■ **YOUR OBJECTIVE**: Looking through the listing, how many of its lines hold the word "response"? Answer with only the number.

■ **RAW DATA**:
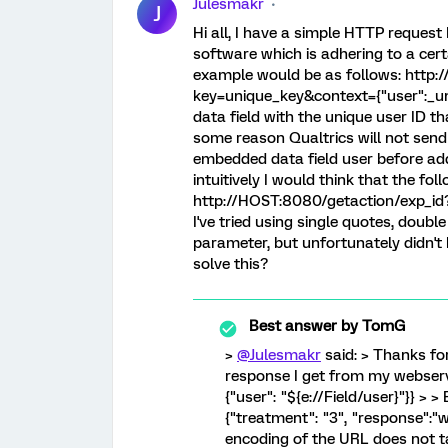
Julesmakr
J
Hi all, I have a simple HTTP reques
software which is adhering to a ce
example would be as follows: http:
key=unique_key&context={"user":_un
data field with the unique user ID tha
some reason Qualtrics will not send 
embedded data field user before add
intuitively I would think that the fo
http://HOST:8080/getaction/exp_id?k
I've tried using single quotes, double
parameter, but unfortunately didn't
solve this?
Best answer by
TomG
>
@Julesmakr
said: > Thanks for 
response I get from my webservic
{"user": "${e://Field/user}"}} > >
{"treatment": "3", "response":"wo
encoding of the URL does not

■ **COMPLETED TASK**: 2